Taxo, Tatzo, Stabulum, Via Domitia ?...
BISLY Jean-Pierre
jean-pierre.bisly@orange.fr

Le Comté du Roussillon

Afin de suivre plus facilement le texte ci-dessous, je me permets de vous conseiller d'imprimer le tableau chronologique que vous trouverez : ICI

Ce fut l’un des comtés existants durant le Haut Moyen-Age qui comprenait le Roussillon, le Conflent et le Vallespir. Il faisait partie du territoire que l’on nommait alors « Marca Hispanica ». Ses origines remontent à l’antique comté (créé en 571 par le roi wisigoth LIUVA) dont la juridiction correspondait probablement à Ruscino et à l’Evêché d’’Illiberis.

L’époque franque :

 Les Arabes occupèrent le comté du Roussillon en 721 où leur domination régna jusqu’en 760 quand Pépin le Bref l’annexa au royaume franc, après avoir défait les musulmans à Narbonne en 759. Pendant ces 40 ans de domination sarrasine, le comté était pratiquement dépeuplé. Pepin le Bref rétablit l’ancien comté wisigoth avec Ruscino pour capitale. Les comtes y possédaient un château, le Castrum ou Castellum Rossillio.

On ne sait pratiquement rien de l’histoire du comté au 8ème siècle. Le premier comte connu (de 812 à 832) fut Gaucelm, fils du comte Guillem 1er de Toulouse, et frère de Bernard de Septimanie. En 816, Gaucelm devint aussi comte d’Empuries et, à partir de 829, il se fit appeler « Marquis de Gothie ».

En 832, le comté du Roussillon est resté inclus dans les domaines du comte Berenguer de Toulouse ; à la mort de ce dernier il passa sous la coupe de Bernard de Septimanie. Après que Bernard de Septimanie fut exécuté à Toulouse, en 844, sur ordre de Charles le Chauve, le comté passa sous la domination de Sunyer 1er d’Empuries, fils de Bello, comte de Carcassonne. Mais le comte Guillem II de Toulouse, fils de Bernard de Septimanie, assassina Sunyer en 848 et régna sur le comté jusqu’à sa mort en 850.

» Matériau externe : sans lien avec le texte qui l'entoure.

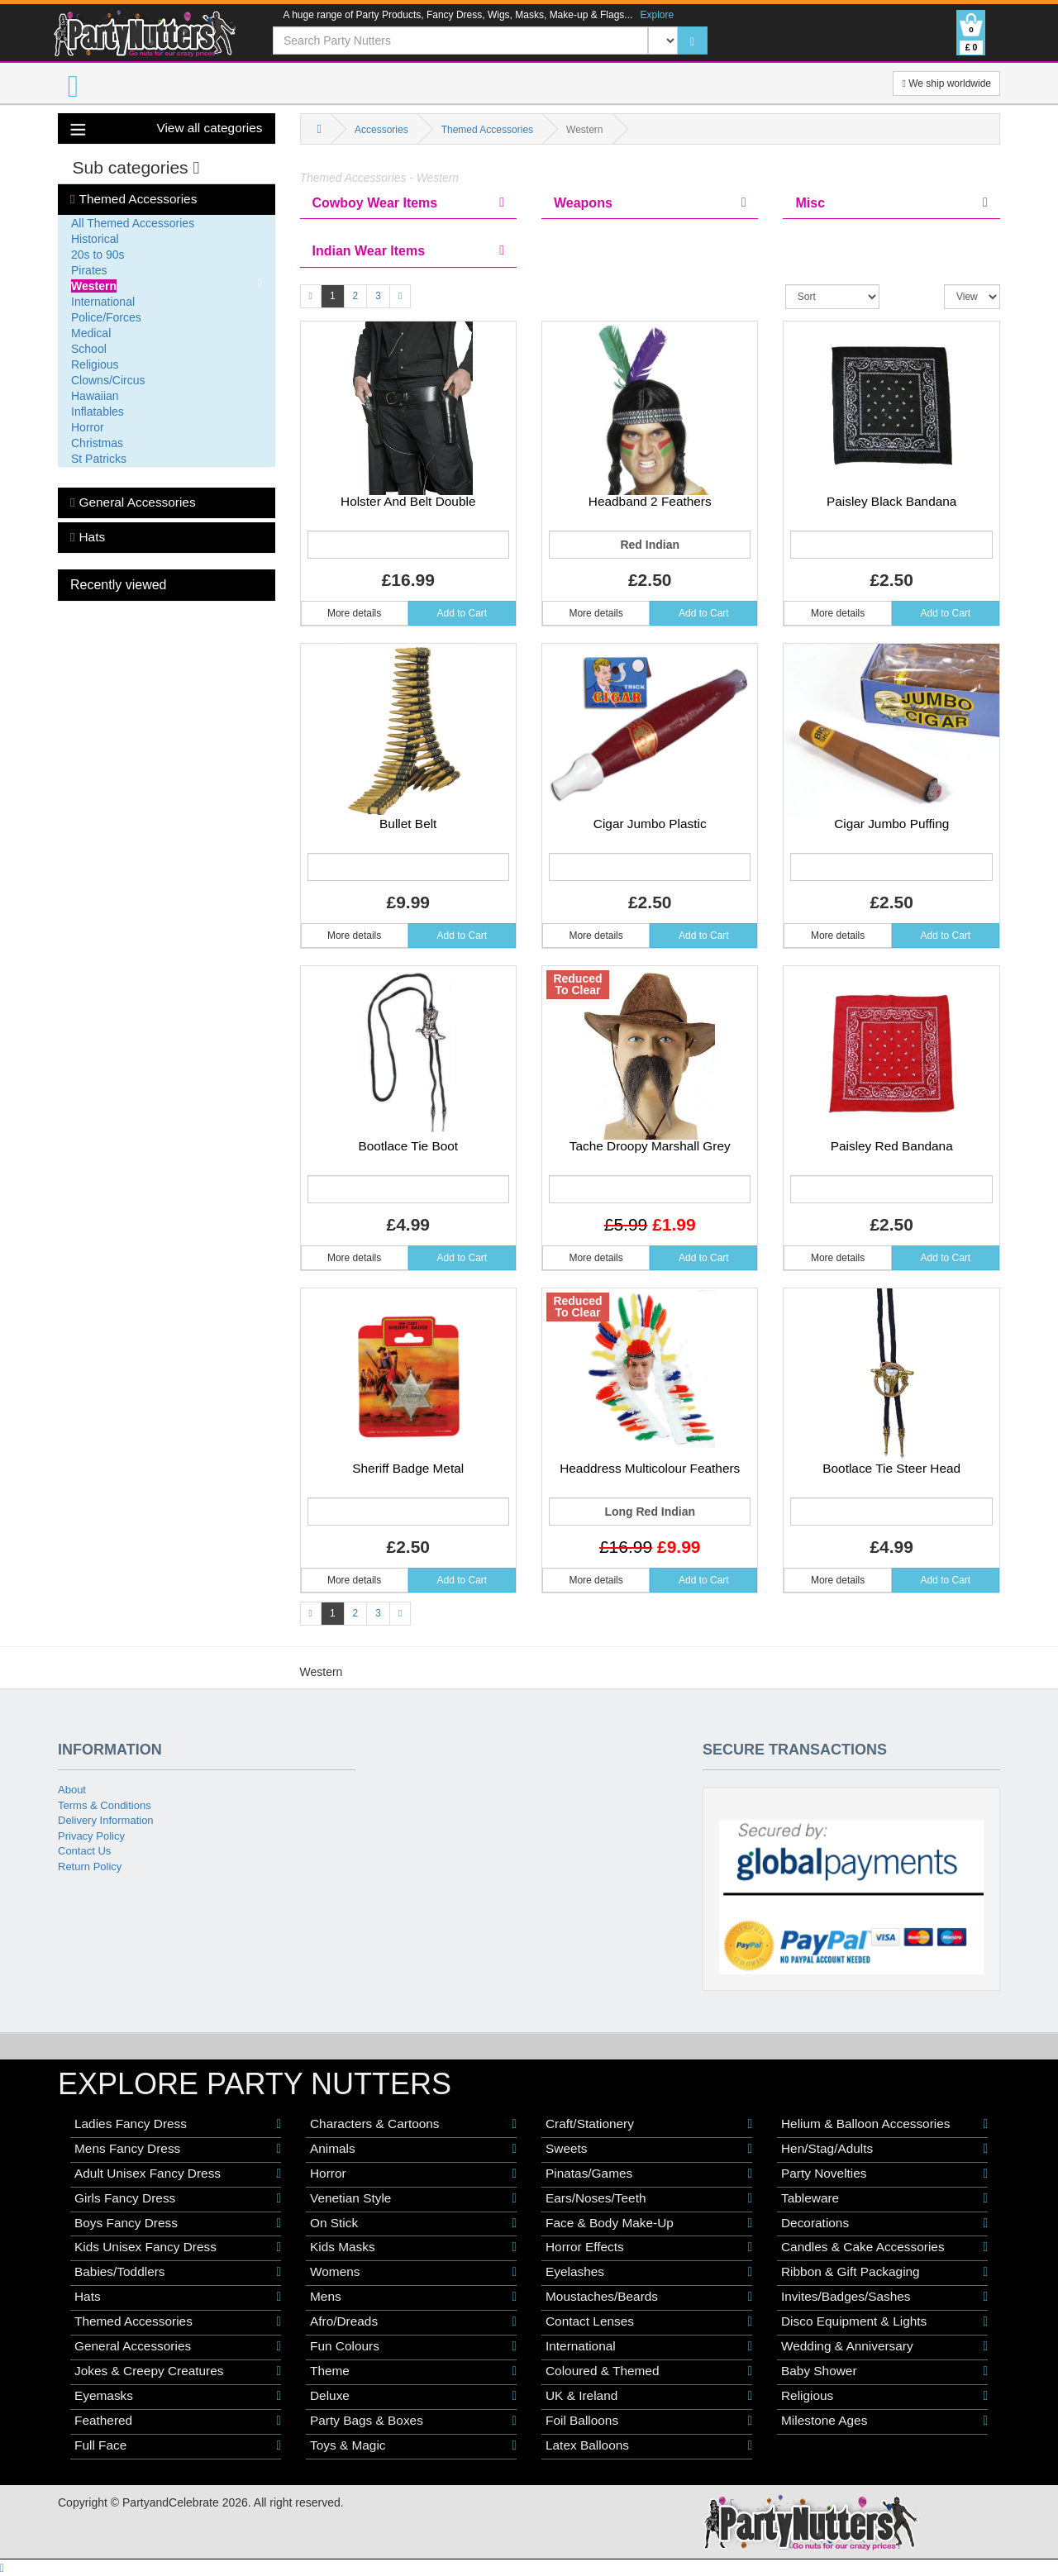 The image size is (1058, 2576). Describe the element at coordinates (413, 2198) in the screenshot. I see `Venetian Style` at that location.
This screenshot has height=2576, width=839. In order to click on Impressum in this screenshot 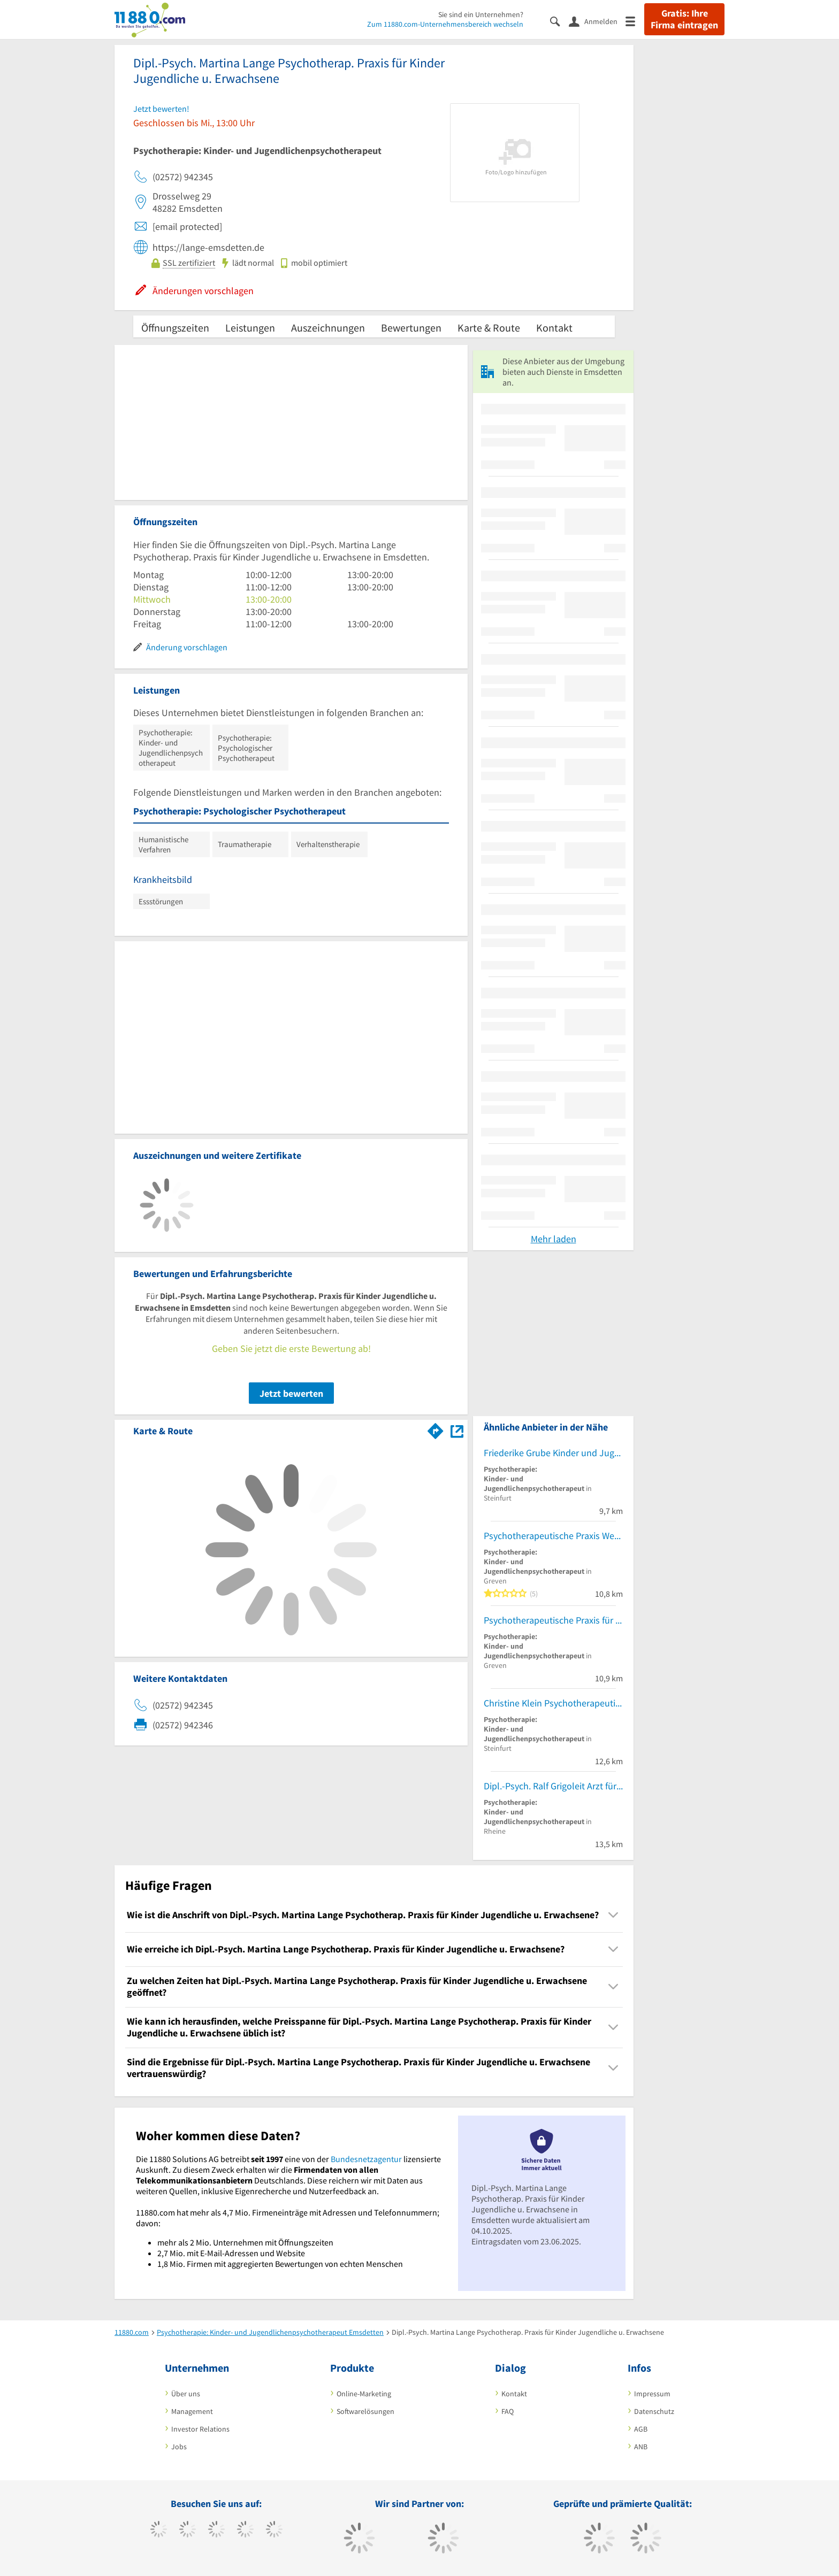 , I will do `click(652, 2393)`.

Dès lors, le comté fut régi par des comtes francs : Aleran (850-852), Odalric (852-857), Humsfrid (857-863).

 Enfin, en récompense de sa participation à la répression de la révolte de Bernard de Gothie (comte du Roussillon de 863 à 878), le comte Miro le Vieux (du Conflent), frère de Guifré el Pilos, fut investi comte du Roussillon par le roi Louis le Bègue en 878.


La fin du pouvoir carolingien :

 La mort du roi Louis le Bègue (879) marqua le début de la décomposition de l’empire carolingien. Durant le dernier quart du 9ème siècle, les rois francs perdirent le pouvoir et, dans tout le royaume, les potentats locaux rendirent leurs charges héréditaires. C’est ainsi que les comtes cessèrent d’être des fonctionnaires nommés pour devenir de petits souverains héréditaires. C’est au cours de cette période de crise qu’à la mort de Miro le Vieux (895) le comté passa sous la domination de son cousin germain Sunyer II d’Empuries, sans que le pouvoir des rois francs y soit pour quelque chose.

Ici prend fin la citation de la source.